Surrender terror suspect, Aquino orders

Surrender terror suspect, Aquino orders
Banners and placards are displayed during a interfaith prayer rally in Manila on February 6, 2015, to support the peace process amid calls to scrap the peace treaty with Muslim rebels.

President Benigno Aquino has warned Muslim rebels in the Philippines that they must hand over a top terror suspect who escaped a botched police raid on the lairs of Malaysian terrorist Zulkifli Hir, or risk being "run over".

The warning came as Mr Aquino, under intense public pressure after 44 police commandos died in last month's raid, sacked his national police chief who, despite being suspended on graft charges, reportedly called the shots during the disastrous operation to snare Zulkifli, better known as Marwan.
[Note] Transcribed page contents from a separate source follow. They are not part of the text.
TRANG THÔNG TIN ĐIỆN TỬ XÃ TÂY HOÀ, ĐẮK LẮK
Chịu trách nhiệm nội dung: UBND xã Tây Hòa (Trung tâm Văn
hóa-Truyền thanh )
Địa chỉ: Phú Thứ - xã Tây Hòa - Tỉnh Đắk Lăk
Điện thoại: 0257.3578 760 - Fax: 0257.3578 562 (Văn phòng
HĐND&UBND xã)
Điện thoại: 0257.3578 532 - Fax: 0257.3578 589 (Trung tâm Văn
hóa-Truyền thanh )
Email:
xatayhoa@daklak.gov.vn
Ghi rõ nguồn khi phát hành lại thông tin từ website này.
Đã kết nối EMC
Marwan was killed but one of his apprentices, Filipino master bomb-maker Basit Usman, escaped during the operation.

In a national address yesterday, Mr Aquino demanded that the Moro Islamic Liberation Front (MILF) surrender Usman.

"If he is in your territory or under the protection of any of you, I expect you to surrender him. If that is not possible, you should do everything to help us capture him or at least not get in the way of our manhunt," he said, addressing leaders of the MILF.

He added: "Let this be a warning. We will capture Usman, whatever your decision, whoever is protecting him, and wherever he is hiding… To those who have gone astray, who will interfere with our manhunt for Usman, keep this in mind: The state is your enemy, and we will run you over."

The MILF signed a peace pact with the government last year to end a decades-old rebellion in the southern island of Mindanao.

That pact is at risk after MILF fighters, reinforced by the renegade Bangsamoro Islamic Freedom Fighters, believed to be sheltering the militants, ambushed the commandos sent to arrest Marwan and Usman on Jan 25.

DNA results from the FBI indicate that Marwan died in the raid.

Mr Aquino is facing his biggest political crisis: He is being criticised for allowing his long-time friend, police chief Alan Purisima - already under suspension after he was accused of corruption last year - to play a central role in the operation.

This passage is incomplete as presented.